A Python port of the Jiten's Parser library (commit: 2e3588f8) for Japanese text segmentation.
Requires Python 3.8+.
pip install git+https://github.com/lmg-anon/jiten-parser-py.git
python -m jiten.setup_depsfrom jiten.parser import Parser
from jiten.jmdict.jmdict import JmDict
jmdict = JmDict()
text = "美少女がアニメを見ている。

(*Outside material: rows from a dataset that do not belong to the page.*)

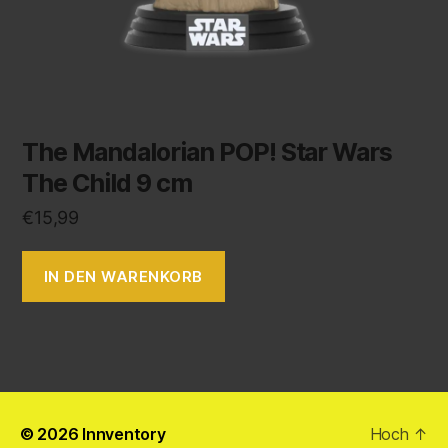
The Mandalorian POP! Star Wars
The Child 9 cm
€
15,99
IN DEN WARENKORB
© 2026
Innventory
Hoch
↑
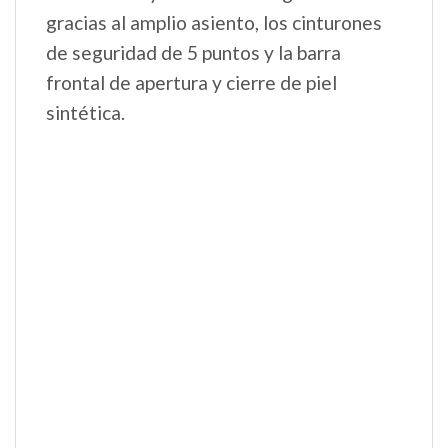
Cierre compacto
La silla de paseo Book se abre y se cierra
con una sola mano y con el asiento
enganchado en ambas posiciones. Se
mantiene de pie sola y ocupa poco
espacio.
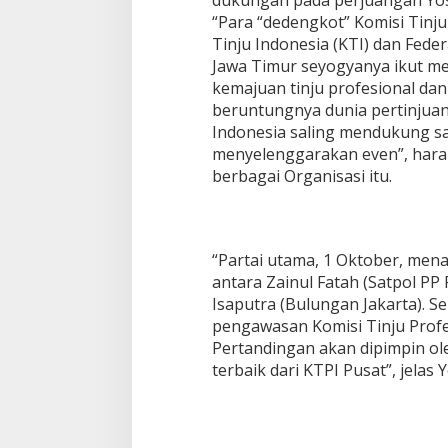
dukungan pada perjuangan Yo
“Para “dedengkot” Komisi Tinju
Tinju Indonesia (KTI) dan Feder
Jawa Timur seyogyanya ikut me
kemajuan tinju profesional dan
beruntungnya dunia pertinjuan 
Indonesia saling mendukung sa
menyelenggarakan even”, har
berbagai Organisasi itu.
“Partai utama, 1 Oktober, men
antara Zainul Fatah (Satpol PP
Isaputra (Bulungan Jakarta). S
pengawasan Komisi Tinju Profes
Pertandingan akan dipimpin ole
terbaik dari KTPI Pusat”, jelas 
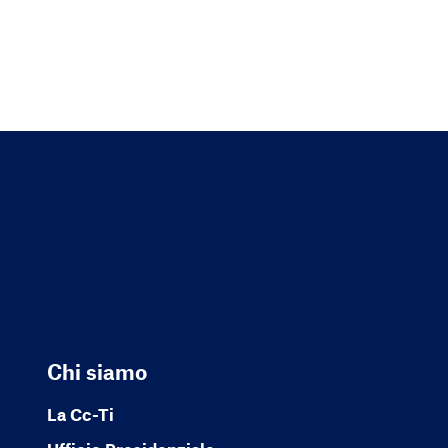
Chi siamo
La Cc-Ti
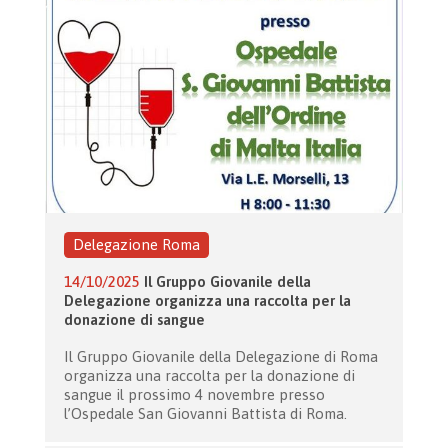
Delegazione Roma
14/10/2025
Il Gruppo Giovanile della
Delegazione organizza una raccolta per la
donazione di sangue
Il Gruppo Giovanile della Delegazione di Roma
organizza una raccolta per la donazione di
sangue il prossimo 4 novembre presso
l’Ospedale San Giovanni Battista di Roma.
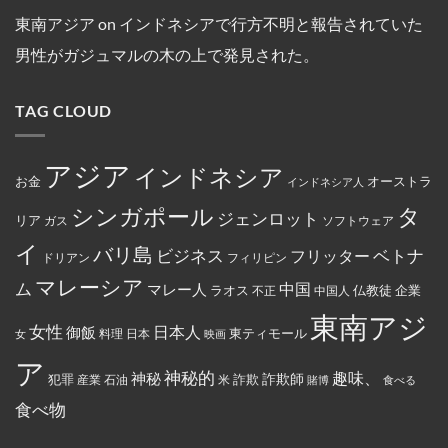
た。
ス
ア
ル
グ
年
は、
ト
の
線
中
間
東南アジア
on
インドネシアで行方不明と報告されていた
違
教
フ
を
に
母
法
徒
ァ
含
亡
港
な
男性がガジュマルの木の上で発見された。
の
ミ
む
く
契
商
女
リ
15
な
約
行
性
ー
路
り
を
為
は
マ
線
ま
締
を
TAG CLOUD
マ
ー
で
し
結
行
レ
ト
減
た。
っ
ー
の
便
た
シ
従
を
と
ア
業
実
アジア
し
インドネシア
政
員
施
お金
オーストラ
て
インドネシア人
府
が
米
に
怒
国
タ
シンガポール
よ
り、
ジェンロット
リア
政
ガス
ソフトウェア
っ
配
府
て
達
イ
か
バリ島
ベトナ
永
員
ビジネス
フリッター
ドリアン
フィリピン
ら
住
に
制
権
丼
マレーシア
ム
裁
マレー人
中国
ラオス
仏教徒
企業
中国人
不正
カ
に
対
ー
入
象
東南アジ
ド
っ
と
女性
日本人
御飯
に
た
東ティモール
日本
女
料理
映画
し
イ
お
て
ス
で
ア
指
ラ
ん
神秘的
趣味、
神秘
定
詐欺師
犯罪
詐欺
米
産業
石油
賭博
食べる
ム
を
さ
教
全
れ
食べ物
と
部
て
記
ぶ
い
載
ち
る。
す
ま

"
parsed_words = Parser.parse_text(text)
for word in parsed_words:
entry = jmdict.get_word_by_id(word.word_id)
if entry:
dictionary_form = entry.readings[word.reading_index]
meanings = entry.definitions[0].english_meanings if entry.definitions else []
print(f"'{word.original_text}' -> {dictionary_form} | {meanings[:2]}")Output:
'美少女' -> 美少女 | ['beautiful girl']
'が' -> が | ['indicates the subject of a sentence']
'アニメ' -> アニメ | ['animation', 'animated film']
'を' -> を | ['indicates direct object of action']
'見ている' -> 見る | ['to see', 'to look']
The repository includes a simple GUI that mimics Jiten's website.
To run it, first install the additional dependencies:
pip install "jiten-parser[gui] @ git+https://github.com/lmg-anon/jiten-parser-py.git"Then run using this command:
python -m jiten.app.guiThis project is licensed under the Apacha-2.0 License.
This project is a port and utilizes resources from the following projects:
- Jiten's Parser by Sirush: The original C# library, deconjugation rules, and data resources.
- Sudachi: The Japanese morphological analyzer.
- EDRDG: The JMDict and JMnedict dictionary files, used in conformance with the Group's licence.